Evolution of juvenile myoclonic epilepsy treated from the outset with sodium valproate

Abstract

Sodium valproate (VPA) is considered the first choice drug in juvenile myoclonic epilepsy (JME). We have analysed the long-term evolution of 22 patients treated from the outset with VPA. The following inclusion criteria were applied: (1) unequivocal diagnosis of JME; (2) treatment should be initiated with VPA monotherapy; and (3) follow-up for more than 5 years. Twenty-two patients (15 females, seven males) were studied and their EEG recordings were analysed. Their mean age was 28 years (range: 20-40 years) and their mean follow-up was 7.7 years (range: 5-17 years). Four of them suffered persistent seizures despite optimal VPA dosage and needed the addition of a second drug (lamotrigine in three cases, clobazam in one case).

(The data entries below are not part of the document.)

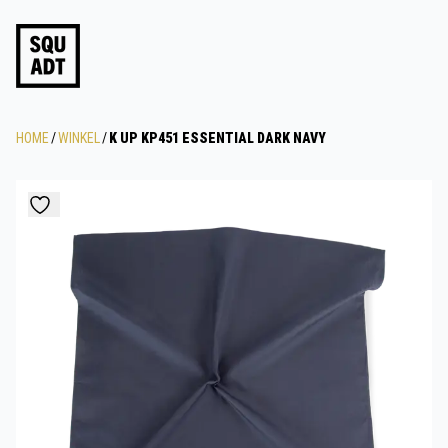
HOME
/
WINKEL
/
K UP KP451 ESSENTIAL DARK NAVY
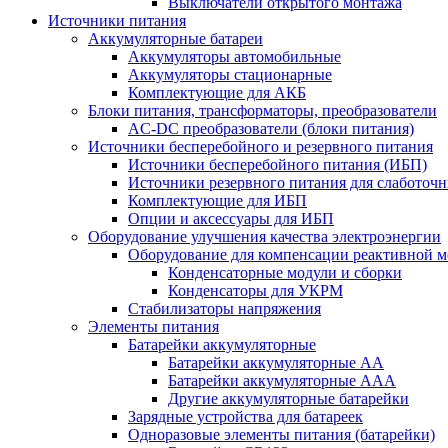
Выключатели открытого монтажа
Источники питания
Аккумуляторные батареи
Аккумуляторы автомобильные
Аккумуляторы стационарные
Комплектующие для АКБ
Блоки питания, трансформаторы, преобразователи
AC-DC преобразователи (блоки питания)
Источники бесперебойного и резервного питания
Источники бесперебойного питания (ИБП)
Источники резервного питания для слаботоч
Комплектующие для ИБП
Опции и аксессуары для ИБП
Оборудование улучшения качества электроэнергии
Оборудование для компенсации реактивной 
Конденсаторные модули и сборки
Конденсаторы для УКРМ
Стабилизаторы напряжения
Элементы питания
Батарейки аккумуляторные
Батарейки аккумуляторные АА
Батарейки аккумуляторные ААА
Другие аккумуляторные батарейки
Зарядные устройства для батареек
Одноразовые элементы питания (батарейки)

All of our patients who continued their treatment are seizure-free. VPA effectively controlled all seizures in 80% of patients. The discontinuation of drug therapy lead to a very high rate of relapses. With accurate diagnosis and appropriate therapy, seizures in JME can be effectively controlled. VPA is a very effective antiepileptic drug in controlling the seizures of JME, but many patients relapse after VPA discontinuation. Thus, JME may require lifelong therapy. © 2001 BEA Trading Ltd.